Something I’ve been thinking a lot about lately, as I work on the final chapter of dissertation, is the difference between compulsory monogamy and what I like to call honest monogamy. Compulsory monogamy is when two people get together and just simply go through the expected motions: they fall in love, they stop dating others, they (often) get married. Whole entire lives go by where the two people do not openly and honestly have conversations where alternatives are weighed. Too often, this is where cheating comes in. People don’t know they might or can have conversations where they express needs and desires not automatically fulfilled by traditional dyadic monogamy, so, due to shame/fear, they keep those desires under-wraps but go out and fulfill those desires anyway (because, let’s face it–those desires are quite powerful!), though an affair.
What I think polyamory activists are trying to do is make clear that monogamy can be a healthy and valuable practice/approach to life, for some. But what poly activists don’t often make explicit is the idea that monogamy is indeed healthy and valuable–but is is MOST so when those parties involved at the very least feel comfortable to, now and again, discuss the state of their relationship, asking each other if their romantic and sexual needs are being met. If the answer is no, both parties must ask, “What can I do to assist my partner in living a happy life?” Certainly, we can all agree that love is at its best when it is giving and unselfish.
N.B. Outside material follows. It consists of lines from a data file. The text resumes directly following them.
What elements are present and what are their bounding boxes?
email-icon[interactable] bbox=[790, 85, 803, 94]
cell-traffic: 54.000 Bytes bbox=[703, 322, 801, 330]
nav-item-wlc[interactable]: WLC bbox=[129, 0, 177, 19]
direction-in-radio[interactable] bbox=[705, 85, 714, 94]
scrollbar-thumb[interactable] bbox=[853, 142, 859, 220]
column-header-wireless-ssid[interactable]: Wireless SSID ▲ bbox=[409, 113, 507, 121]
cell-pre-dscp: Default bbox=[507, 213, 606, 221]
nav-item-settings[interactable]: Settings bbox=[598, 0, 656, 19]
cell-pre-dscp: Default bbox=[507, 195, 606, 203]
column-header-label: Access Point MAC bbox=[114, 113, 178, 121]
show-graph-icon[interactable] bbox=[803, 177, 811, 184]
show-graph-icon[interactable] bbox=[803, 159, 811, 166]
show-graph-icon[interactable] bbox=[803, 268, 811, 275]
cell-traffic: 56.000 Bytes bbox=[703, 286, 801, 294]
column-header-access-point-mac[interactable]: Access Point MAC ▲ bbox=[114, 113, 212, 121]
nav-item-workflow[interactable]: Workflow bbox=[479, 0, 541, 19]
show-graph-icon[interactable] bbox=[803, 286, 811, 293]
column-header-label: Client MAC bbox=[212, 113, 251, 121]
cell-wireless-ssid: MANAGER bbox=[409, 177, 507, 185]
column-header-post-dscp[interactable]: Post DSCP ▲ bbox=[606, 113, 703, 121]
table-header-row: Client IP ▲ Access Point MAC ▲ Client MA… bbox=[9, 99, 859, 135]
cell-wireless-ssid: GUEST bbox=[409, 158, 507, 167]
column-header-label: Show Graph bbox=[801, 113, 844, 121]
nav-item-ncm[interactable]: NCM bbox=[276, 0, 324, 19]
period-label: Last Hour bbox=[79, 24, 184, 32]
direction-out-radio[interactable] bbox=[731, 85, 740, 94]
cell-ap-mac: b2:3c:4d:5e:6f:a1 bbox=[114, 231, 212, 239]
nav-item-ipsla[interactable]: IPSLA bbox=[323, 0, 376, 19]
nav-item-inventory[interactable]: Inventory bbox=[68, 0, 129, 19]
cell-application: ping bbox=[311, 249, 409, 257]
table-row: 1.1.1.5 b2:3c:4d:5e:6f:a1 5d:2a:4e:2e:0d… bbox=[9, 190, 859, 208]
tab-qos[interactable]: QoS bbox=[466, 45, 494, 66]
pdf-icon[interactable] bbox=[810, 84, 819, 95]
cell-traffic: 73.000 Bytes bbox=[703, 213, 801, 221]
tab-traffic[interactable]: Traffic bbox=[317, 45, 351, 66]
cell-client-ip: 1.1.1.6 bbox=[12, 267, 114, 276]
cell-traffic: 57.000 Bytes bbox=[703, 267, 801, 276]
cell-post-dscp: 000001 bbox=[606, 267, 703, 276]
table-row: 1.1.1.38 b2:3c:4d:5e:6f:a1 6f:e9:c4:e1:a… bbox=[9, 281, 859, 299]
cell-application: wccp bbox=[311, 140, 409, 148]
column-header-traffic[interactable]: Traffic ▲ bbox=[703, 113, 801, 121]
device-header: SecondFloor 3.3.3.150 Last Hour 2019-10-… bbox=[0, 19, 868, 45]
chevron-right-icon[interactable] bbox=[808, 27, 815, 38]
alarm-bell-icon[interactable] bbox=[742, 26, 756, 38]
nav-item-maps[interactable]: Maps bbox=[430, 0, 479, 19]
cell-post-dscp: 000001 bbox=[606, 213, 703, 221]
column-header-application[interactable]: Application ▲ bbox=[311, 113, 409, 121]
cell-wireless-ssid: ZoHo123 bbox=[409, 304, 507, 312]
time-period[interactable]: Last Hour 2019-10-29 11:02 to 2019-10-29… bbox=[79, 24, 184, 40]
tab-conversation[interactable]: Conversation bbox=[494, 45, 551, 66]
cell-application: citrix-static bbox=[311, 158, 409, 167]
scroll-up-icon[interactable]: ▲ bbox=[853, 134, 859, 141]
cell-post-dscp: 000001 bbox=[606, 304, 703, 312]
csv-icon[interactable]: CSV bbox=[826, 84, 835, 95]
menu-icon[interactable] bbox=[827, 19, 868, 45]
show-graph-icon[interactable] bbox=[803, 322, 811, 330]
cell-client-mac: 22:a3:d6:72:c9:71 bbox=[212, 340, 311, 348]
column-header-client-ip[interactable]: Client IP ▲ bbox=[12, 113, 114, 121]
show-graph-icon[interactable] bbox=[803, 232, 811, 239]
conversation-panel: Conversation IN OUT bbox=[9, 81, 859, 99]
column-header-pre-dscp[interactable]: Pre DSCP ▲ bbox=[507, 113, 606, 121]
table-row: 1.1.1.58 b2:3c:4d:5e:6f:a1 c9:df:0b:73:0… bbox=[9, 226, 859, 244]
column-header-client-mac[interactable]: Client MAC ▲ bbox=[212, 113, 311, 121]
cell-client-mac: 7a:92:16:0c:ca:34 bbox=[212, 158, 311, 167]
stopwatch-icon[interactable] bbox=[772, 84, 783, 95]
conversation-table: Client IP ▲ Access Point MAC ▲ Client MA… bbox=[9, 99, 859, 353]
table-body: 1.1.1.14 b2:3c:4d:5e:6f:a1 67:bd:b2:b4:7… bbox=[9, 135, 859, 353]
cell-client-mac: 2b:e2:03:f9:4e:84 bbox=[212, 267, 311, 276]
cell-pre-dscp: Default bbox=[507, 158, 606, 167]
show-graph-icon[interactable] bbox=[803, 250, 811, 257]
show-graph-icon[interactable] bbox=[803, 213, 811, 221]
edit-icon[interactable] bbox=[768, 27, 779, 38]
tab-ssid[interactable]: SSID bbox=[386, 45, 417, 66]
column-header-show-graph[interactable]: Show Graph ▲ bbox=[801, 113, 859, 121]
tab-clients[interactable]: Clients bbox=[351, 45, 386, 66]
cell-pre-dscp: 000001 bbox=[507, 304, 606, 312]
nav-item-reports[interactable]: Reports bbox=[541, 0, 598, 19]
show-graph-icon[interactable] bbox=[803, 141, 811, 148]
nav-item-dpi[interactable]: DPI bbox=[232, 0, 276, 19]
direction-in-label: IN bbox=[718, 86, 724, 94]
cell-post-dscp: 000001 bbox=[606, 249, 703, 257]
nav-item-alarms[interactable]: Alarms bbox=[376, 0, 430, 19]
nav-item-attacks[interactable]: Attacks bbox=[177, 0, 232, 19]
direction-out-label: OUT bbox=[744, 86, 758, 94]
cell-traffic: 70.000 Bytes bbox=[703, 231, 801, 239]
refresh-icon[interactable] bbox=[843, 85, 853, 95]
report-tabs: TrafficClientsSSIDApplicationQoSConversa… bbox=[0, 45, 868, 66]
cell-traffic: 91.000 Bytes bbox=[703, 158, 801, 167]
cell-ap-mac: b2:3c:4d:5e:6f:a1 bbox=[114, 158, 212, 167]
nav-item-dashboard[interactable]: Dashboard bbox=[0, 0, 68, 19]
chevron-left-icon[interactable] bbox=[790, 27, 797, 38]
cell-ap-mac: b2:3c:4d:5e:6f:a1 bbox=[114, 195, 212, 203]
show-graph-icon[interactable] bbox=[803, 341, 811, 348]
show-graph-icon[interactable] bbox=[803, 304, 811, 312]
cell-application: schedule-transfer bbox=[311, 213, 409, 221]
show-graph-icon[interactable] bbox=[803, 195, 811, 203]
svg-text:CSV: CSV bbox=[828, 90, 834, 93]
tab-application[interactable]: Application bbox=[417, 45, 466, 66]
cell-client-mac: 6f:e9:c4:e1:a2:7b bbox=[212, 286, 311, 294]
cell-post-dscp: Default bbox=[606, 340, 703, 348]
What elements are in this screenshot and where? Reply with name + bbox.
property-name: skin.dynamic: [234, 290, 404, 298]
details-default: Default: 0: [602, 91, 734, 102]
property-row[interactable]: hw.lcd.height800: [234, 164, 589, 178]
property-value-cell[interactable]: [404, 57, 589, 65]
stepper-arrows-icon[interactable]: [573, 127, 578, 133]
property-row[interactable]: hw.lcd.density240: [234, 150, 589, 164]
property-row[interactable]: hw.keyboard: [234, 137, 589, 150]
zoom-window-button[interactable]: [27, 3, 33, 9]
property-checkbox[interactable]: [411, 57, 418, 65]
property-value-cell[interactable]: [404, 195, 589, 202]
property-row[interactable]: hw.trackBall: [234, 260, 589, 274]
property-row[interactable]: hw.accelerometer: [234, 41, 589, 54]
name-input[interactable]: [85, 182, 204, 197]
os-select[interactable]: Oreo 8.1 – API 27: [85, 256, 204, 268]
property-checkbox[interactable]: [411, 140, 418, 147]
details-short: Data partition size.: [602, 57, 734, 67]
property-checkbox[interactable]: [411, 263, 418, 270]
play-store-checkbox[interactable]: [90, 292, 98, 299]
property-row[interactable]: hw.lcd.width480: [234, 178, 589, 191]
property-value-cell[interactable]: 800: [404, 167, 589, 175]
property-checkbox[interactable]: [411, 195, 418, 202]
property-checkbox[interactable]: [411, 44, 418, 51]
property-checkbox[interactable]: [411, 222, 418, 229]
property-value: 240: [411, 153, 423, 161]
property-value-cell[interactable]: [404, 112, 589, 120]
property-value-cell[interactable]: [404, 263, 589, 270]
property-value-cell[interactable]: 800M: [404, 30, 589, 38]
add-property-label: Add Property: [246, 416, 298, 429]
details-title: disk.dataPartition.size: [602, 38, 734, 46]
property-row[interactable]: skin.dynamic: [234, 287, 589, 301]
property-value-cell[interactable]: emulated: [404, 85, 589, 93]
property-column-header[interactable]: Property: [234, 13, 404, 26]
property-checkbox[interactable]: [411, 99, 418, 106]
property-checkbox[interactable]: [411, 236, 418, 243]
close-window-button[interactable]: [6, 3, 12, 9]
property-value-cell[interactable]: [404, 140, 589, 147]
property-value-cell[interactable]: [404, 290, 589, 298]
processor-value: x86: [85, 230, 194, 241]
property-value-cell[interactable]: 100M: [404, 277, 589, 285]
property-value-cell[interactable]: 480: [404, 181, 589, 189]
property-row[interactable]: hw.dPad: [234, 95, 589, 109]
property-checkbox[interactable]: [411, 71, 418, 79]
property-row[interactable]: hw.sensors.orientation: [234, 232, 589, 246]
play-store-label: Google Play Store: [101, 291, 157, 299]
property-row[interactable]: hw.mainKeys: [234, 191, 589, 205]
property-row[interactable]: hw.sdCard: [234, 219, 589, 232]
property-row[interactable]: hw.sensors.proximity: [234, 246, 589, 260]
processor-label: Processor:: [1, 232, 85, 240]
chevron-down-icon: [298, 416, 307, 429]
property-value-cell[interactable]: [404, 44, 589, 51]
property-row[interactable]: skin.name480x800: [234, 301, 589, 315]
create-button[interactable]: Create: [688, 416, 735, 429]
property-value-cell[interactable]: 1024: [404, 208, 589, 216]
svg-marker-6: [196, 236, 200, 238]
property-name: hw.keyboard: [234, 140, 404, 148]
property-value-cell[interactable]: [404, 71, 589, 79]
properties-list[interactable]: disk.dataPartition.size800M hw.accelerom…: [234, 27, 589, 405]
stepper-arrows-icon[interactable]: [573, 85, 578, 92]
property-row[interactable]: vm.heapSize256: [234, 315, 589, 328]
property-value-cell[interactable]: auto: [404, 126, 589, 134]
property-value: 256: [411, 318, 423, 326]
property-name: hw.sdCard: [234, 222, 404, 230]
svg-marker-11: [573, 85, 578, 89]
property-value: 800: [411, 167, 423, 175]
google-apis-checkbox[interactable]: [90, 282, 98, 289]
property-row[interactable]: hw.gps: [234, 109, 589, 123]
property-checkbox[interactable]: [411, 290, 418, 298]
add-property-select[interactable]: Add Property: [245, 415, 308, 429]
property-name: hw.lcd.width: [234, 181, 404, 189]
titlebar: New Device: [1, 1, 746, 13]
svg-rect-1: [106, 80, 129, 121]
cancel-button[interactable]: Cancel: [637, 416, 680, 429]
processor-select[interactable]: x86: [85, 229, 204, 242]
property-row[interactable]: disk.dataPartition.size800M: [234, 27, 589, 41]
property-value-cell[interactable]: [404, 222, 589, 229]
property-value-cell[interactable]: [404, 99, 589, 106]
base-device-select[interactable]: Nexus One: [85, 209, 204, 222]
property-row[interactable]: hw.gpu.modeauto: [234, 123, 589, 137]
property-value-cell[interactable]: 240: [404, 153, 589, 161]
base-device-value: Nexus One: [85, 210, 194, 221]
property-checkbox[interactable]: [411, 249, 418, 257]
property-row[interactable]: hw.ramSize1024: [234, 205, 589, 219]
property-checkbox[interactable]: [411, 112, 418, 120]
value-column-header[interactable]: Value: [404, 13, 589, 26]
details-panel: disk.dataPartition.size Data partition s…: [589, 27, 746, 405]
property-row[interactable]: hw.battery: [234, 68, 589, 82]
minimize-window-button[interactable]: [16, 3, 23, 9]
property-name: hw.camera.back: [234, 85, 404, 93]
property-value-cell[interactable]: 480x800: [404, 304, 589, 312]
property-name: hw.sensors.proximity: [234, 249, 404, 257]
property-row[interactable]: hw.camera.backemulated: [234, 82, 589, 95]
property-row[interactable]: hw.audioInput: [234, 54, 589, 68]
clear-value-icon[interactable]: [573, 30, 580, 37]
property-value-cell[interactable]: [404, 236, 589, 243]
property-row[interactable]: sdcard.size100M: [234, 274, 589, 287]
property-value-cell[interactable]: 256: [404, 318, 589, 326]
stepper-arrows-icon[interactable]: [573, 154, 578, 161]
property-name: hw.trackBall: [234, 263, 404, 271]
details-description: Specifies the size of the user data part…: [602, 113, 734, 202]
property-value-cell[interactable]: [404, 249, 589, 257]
Honest monogamy is a critical practice. It is not fearing asking the tough questions about society, about traditions. Through honest monogamy, partners can interrogate norms, and then choose to either live by those norms, or choose to eschew them, choosing instead a creative, unique path that may involve some aspects of traditional monogamy. For example, some couples might feel comfortable with sharing cuddles or kissing with other people outside of their pair bond, while other couples might feel that sharing emotionally-intimate conversations is okay. Some folks draw the line in certain places where other folks draw the line in other places. It doesn’t ultimately matter where the lines are drawn–what matters is the open, honest communication that comes prior to the drawing of those lines, as well as the communication that happens as those lines and boundaries might need to be renegotiated, as times passes and circumstances change.
I think that what honest monogamy and polyamory have in common is that folks are honest about their emotions, and secrets are not kept. These two ways of being are a far cry from compulsory monogamy, where it is just taken as a norm that relationships are static (“till death do us part no matter what happens forever and ever amen”) and that each partner owns the other person’s love and sexuality–thus, conversation about alternatives is not even an option because that state of owning does not admit that love and desire can bloom elsewhere, or in addition to.
…I am beginning to suspect, through my widening circle of friendships and networks, that honest monogamists are more plentiful than many might think.